* _Directions_
Each line of the records containing "QLED" is to be copied out and returned.

Page images and extracted text

----------------

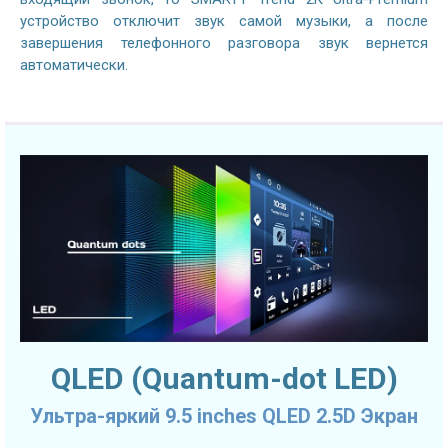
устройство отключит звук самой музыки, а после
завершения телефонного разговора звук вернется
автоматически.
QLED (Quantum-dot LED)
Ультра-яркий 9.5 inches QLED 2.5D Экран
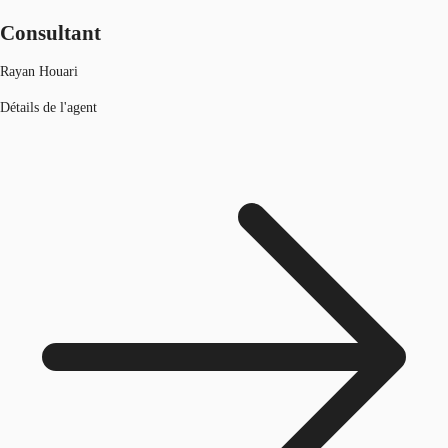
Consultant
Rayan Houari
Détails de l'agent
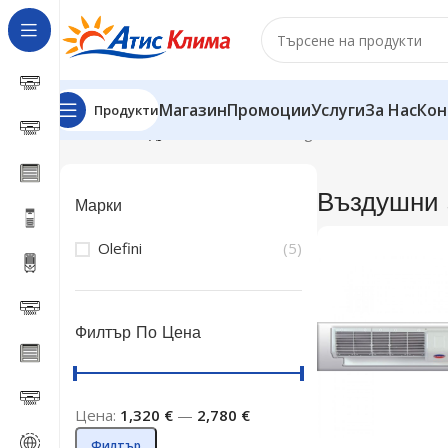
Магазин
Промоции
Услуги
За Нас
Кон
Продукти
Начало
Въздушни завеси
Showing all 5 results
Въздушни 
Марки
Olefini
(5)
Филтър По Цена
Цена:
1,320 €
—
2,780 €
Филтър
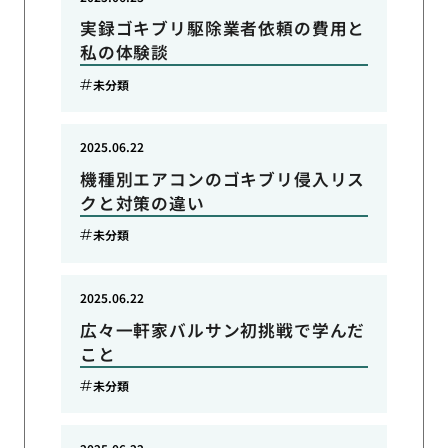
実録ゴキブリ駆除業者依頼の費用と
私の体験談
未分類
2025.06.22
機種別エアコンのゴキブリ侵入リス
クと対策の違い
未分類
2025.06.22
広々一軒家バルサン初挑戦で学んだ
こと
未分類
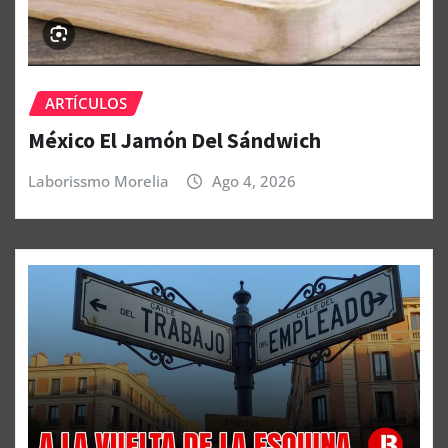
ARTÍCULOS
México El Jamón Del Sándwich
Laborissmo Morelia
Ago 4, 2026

----------------

* _Result for this task_
QLED (Quantum-dot LED)
Ультра-яркий 9.5 inches QLED 2.5D Экран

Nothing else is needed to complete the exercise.